WORK TO BE COMPLETED
Output range, inclusive: from the line containing "ポイント投資で投資信託。" to the line containing "Tweets by f_investor". Restate those lines from the data below word for word and only those.

PROVIDED RECORDS
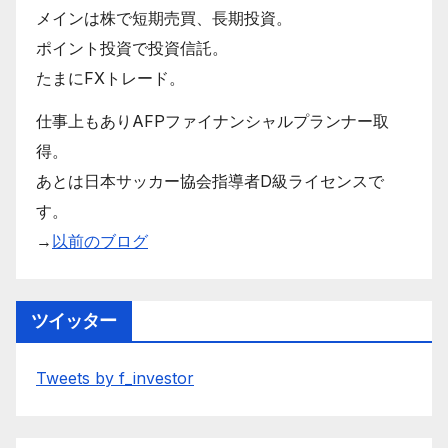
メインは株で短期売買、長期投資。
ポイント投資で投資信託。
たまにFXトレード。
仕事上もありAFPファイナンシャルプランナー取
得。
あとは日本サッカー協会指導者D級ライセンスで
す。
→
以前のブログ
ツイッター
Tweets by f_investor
---
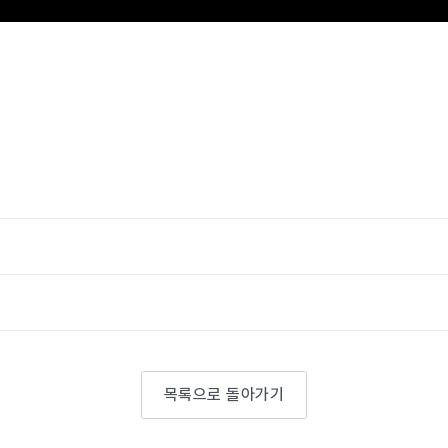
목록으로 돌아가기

ANSWER SECTION
ポイント投資で投資信託。
たまにFXトレード。
仕事上もありAFPファイナンシャルプランナー取
得。
あとは日本サッカー協会指導者D級ライセンスで
す。
→
以前のブログ
ツイッター
Tweets by f_investor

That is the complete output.